HOUSTON When the tables turn as decisively as they did defensively in the second half for the Rockets Monday night, the knee-jerk reaction is to laud the effectiveness of their small lineup on that end of the court.
However, there were offensive benefits in stationing forward Patrick Patterson in the middle and utilizing Chandler Parsons as the second big. During those stretches when the Rockets' spacing was superb, it was easy to see how this unorthodox unit can serve dual purposes.
Buoyed by a diametrically opposite approach from what paid dividends the night before against the Jazz, the Rockets used abundant quickness to fend off the Grizzlies and squeeze out a 97-93 win at Toyota Center.
"I thought Patrick did a really nice job in the pick-and-roll coverage with (Grizzlies center Marc) Gasol, and we played that small lineup quite a bit to close the game," Rockets coach Kevin McHale said.
"Our bigs, Luis (Scola) and Sam (Dalembert), got in foul trouble in the third quarter and I thought, Oh boy.' We were able to withstand it and just keep playing."
The Rockets (19-14) played the majority of the fourth with guards Kyle Lowry, Kevin Martin and Courtney Lee teamed with Parsons and Patterson. That combination worked splendidly defensively for after the Grizzlies (18-15) shot 53.3 percent through the opening three periods, they went more than six minutes without a basket to open the fourth, starting the period 0-for-8 with three turnovers.
Some of that defensive success was derived from simply executing better via personal pride. But there was an element of athleticism involved, with rotations against the Grizzlies' pick-and-roll coming quicker with Parsons and Patterson flying around providing support.
Parsons has, halfway through his rookie season, cultivated a reputation as a versatile defender. He defended Grizzlies forward Rudy Gay (9-for-22 field goals) especially well when the assignment fell in his lap, but also held his own during those spells when power forward Dante Cunningham was on the floor. Matching up with bigger players defensively serves as a stark contrast to what Parsons did at Florida.
"It's a little tougher to rebound because the guy is coming harder," Parsons said. "But I think it gives me a mismatch and a good opportunity on the offensive end to beat my guy off the dribble and make plays."
Said McHale: "What he can do is he can play make, too. When we do go small you don't mind the ball swinging to him, especially if he's got a big four on him. He's able to put the ball on the floor and make plays. He's valuable on both ends of the floor, not only defensively but offensively."
An added benefit offensively comes when opposing centers try to follow Patterson when the Rockets execute their pick-and-roll. Gasol, who had four inches and 30 pounds on Patterson, had difficulty helping on the perimeter when the Rockets used Patterson to set the screen for Lowry.
When Lowry had the crease he took it. After the Grizzles answered the Rockets' 10-0 run with a 6-0 spurt to cut the deficit to 86-82 with 5:21 left, Lowry slipped through a crack in the defense and converted a layup through a Mike Conley foul. He completed the three-point play for a seven-point cushion that the Rockets used to keep the Grizzlies at bay.
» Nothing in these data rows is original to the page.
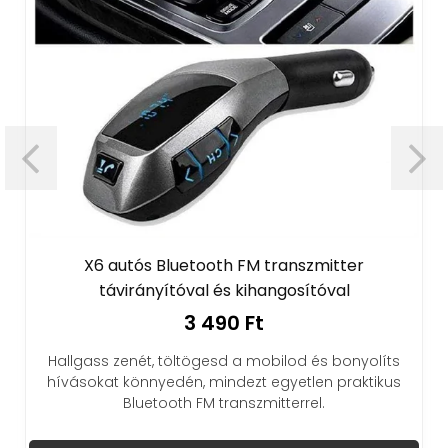
X6 autós Bluetooth FM transzmitter
távirányítóval és kihangosítóval
3 490 Ft
Hallgass zenét, töltögesd a mobilod és bonyolíts
hívásokat könnyedén, mindezt egyetlen praktikus
Bluetooth FM transzmitterrel.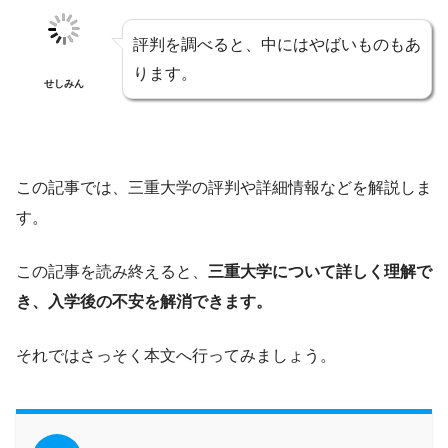
評判を調べると、中にはやばいものもあ
ります。
せしみん
この記事では、三重大学の評判や詳細情報などを解説しま
す。
この記事を読み終えると、
三重大学について詳しく理解で
き、入学後の不安を解消できます。
それではさっそく本文へ行ってみましょう。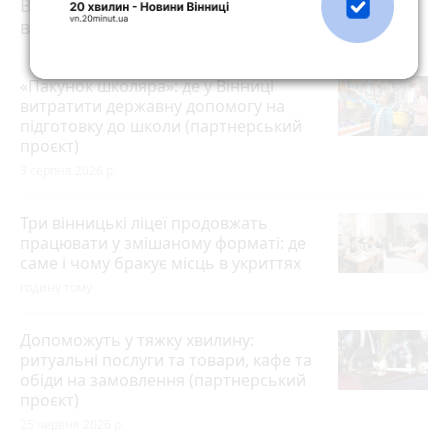
Вінниці: хто отримав підряд і чому місто
відмовляється від старих
«Пакунок школяра»: де у Вінниці
витратити державну допомогу на
підготовку до школи (партнерський
проєкт)
3 серпня 2026 р.
Три вінницькі ліцеї продовжать
працювати у змішаному форматі: де
саме і чому бракує місць в укриттях
годину тому
Допоможуть у тяжку хвилину:
ритуальні послуги та товари, кафе та
обіди на замовлення (партнерський
проєкт)
25 червня 2026 р.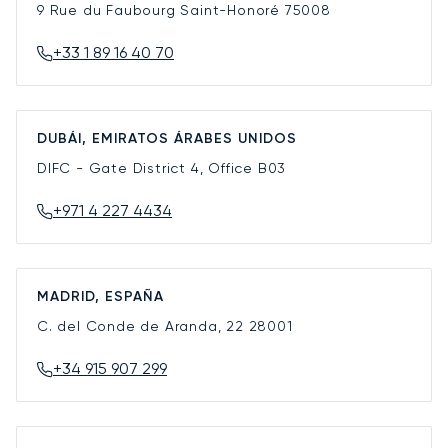
9 Rue du Faubourg Saint-Honoré
75008
+33 1 89 16 40 70
DUBÁI, EMIRATOS ÁRABES UNIDOS
DIFC - Gate District 4, Office B03
+971 4 227 4434
MADRID, ESPAÑA
C. del Conde de Aranda, 22
28001
+34 915 907 299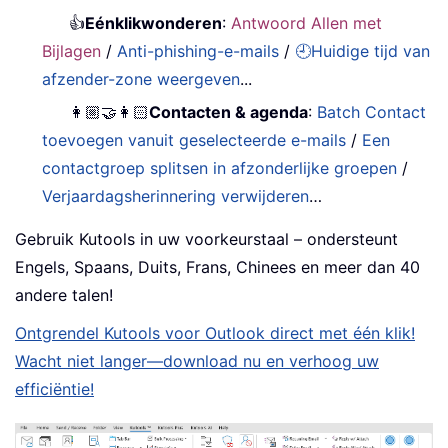
👍
Eénklikwonderen
:
Antwoord Allen met
Bijlagen
/
Anti-phishing-e-mails
/
🕘Huidige tijd van
afzender-zone weergeven
...
👩🏼‍🤝‍👩🏻
Contacten & agenda
:
Batch Contact
toevoegen vanuit geselecteerde e-mails
/
Een
contactgroep splitsen in afzonderlijke groepen
/
Verjaardagsherinnering verwijderen
…
Gebruik Kutools in uw voorkeurstaal – ondersteunt
Engels, Spaans, Duits, Frans, Chinees en meer dan 40
andere talen!
Ontgrendel Kutools voor Outlook direct met één klik!
Wacht niet langer—download nu en verhoog uw
efficiëntie!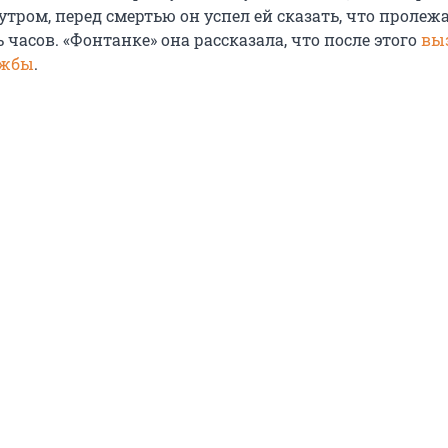
утром, перед смертью он успел ей сказать, что пролеж
часов. «Фонтанке» она рассказала, что после этого
вы
ужбы
.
While Lowry poured in a game-high 24 points along with nine assists, seven rebounds and four steals, Patterson stood out by grabbing nine boards, setting hard screens, and frustrating Gasol with his quickness. The Rockets have gone small to varying degrees of success, and the familiarity with which Patterson has with his responsibilities when he slides over to the center spot have essentially become second nature.
"Because I am at the five-man position I am the biggest guy on our team on the court, therefore my responsibility is greater," Patterson said. "As far as stopping the ball from penetrating to the basket to doing a better job on screen-and-rolls, most of the time I'm guarding someone who's bigger than me at the five, so keeping them off the glass and giving my teammates a chance to get rebounds (is paramount)."